Here’s my full Solution:

``````// All valid credit card numbers
const valid1 = [4, 5, 3, 9, 6, 7, 7, 9, 0, 8, 0, 1, 6, 8, 0, 8];
const valid2 = [5, 5, 3, 5, 7, 6, 6, 7, 6, 8, 7, 5, 1, 4, 3, 9];
const valid3 = [3, 7, 1, 6, 1, 2, 0, 1, 9, 9, 8, 5, 2, 3, 6];
const valid4 = [6, 0, 1, 1, 1, 4, 4, 3, 4, 0, 6, 8, 2, 9, 0, 5];
const valid5 = [4, 5, 3, 9, 4, 0, 4, 9, 6, 7, 8, 6, 9, 6, 6, 6];

// All invalid credit card numbers
const invalid1 = [4, 5, 3, 2, 7, 7, 8, 7, 7, 1, 0, 9, 1, 7, 9, 5];
const invalid2 = [5, 7, 9, 5, 5, 9, 3, 3, 9, 2, 1, 3, 4, 6, 4, 3];
const invalid3 = [3, 7, 5, 7, 9, 6, 0, 8, 4, 4, 5, 9, 9, 1, 4];
const invalid4 = [6, 0, 1, 1, 1, 2, 7, 9, 6, 1, 7, 7, 7, 9, 3, 5];
const invalid5 = [5, 3, 8, 2, 0, 1, 9, 7, 7, 2, 8, 8, 3, 8, 5, 4];

// Can be either valid or invalid
const mystery1 = [3, 4, 4, 8, 0, 1, 9, 6, 8, 3, 0, 5, 4, 1, 4];
const mystery2 = [5, 4, 6, 6, 1, 0, 0, 8, 6, 1, 6, 2, 0, 2, 3, 9];
const mystery3 = [6, 0, 1, 1, 3, 7, 7, 0, 2, 0, 9, 6, 2, 6, 5, 6, 2, 0, 3];
const mystery4 = [4, 9, 2, 9, 8, 7, 7, 1, 6, 9, 2, 1, 7, 0, 9, 3];
const mystery5 = [4, 9, 1, 3, 5, 4, 0, 4, 6, 3, 0, 7, 2, 5, 2, 3];

// An array of all the arrays above
const batch = [valid1, valid2, valid3, valid4, valid5, invalid1, invalid2, invalid3, invalid4, invalid5, mystery1, mystery2, mystery3, mystery4, mystery5];

const validateCred = (arr) => {
let sum = 0;
let arrayCopy = arr.slice();
const lastElement = arrayCopy.pop();
arrayCopy.reverse();
// console.log(newArr);
for(let i = 0; i < arrayCopy.length; i=i+2){
arrayCopy[i] = arrayCopy[i] * 2;
if(arrayCopy[i] > 9){
arrayCopy[i] = arrayCopy[i] - 9;
}
}

for(const arr of arrayCopy){
sum = sum + arr;
}
sum = sum + lastElement;
// console.log(sum);
if(sum % 10 === 0){
return true;
}else{
return false;
}
}

const findInvalidCards = (nestedArray) => {
let result = [];
for(arr of nestedArray){
const value = validateCred(arr);

if(value === false){
result.push(arr);
}
}
return result;
}

const idInvalidCardCompanies = (nestedArray) => {
const invalidCards = findInvalidCards(nestedArray);
const result = [];
for(const card of invalidCards){
let firstDigit = card[0];
let company = '';
switch(firstDigit) {
case 3:
company = 'Amex (American Express)';
break;
case 4:
company = 'Visa';
break;
case 5:
company = 'Mastercard';
break;
case 6:
company = 'Discover';
break;
default:
}
result.push(company);
}
const uniqueCompanies = [...new Set(result)];
return uniqueCompanies;
}

// console.log(validateCred(invalid5));
// console.log(findInvalidCards(batch));
// console.log(idInvalidCardCompanies(batch));

``````

Hi,
when you’re assigning an array to a new variable as you did here

you create a new variable that is pointing to the same space on the disk as your initial variable does.

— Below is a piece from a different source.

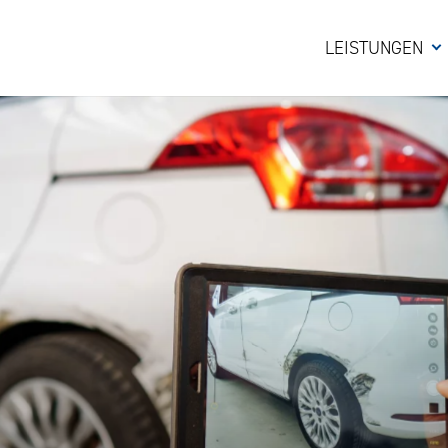
LEISTUNGEN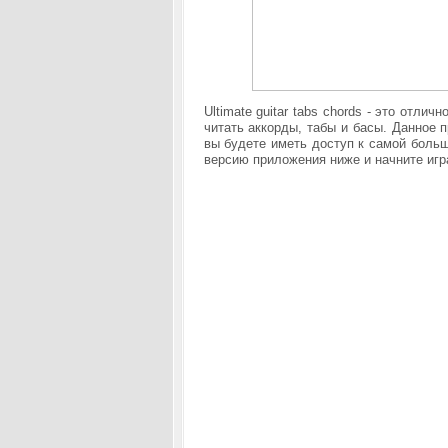
Ultimate guitar tabs chords - это отл
читать аккорды, табы и басы. Данное 
вы будете иметь доступ к самой больш
версию приложения ниже и начните игр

So you have two variables but just one array.
slice() creates a real copy of the array and so does the spread syntax:

``````const arrCopy = [...originalArray]
``````

Hi, thanks for the quick response!
So basically in this case it will modify the original array irrespective of declaring it into new variable as it is pointing to the same memory space, am i correct?

Yes, that’s right. Some array methods alter the original array – like pop(), reverse() etc. And that would also happen to the original array if you assigned the array to another variable beforehand unless you don’t make a real copy with slice() or the spread syntax.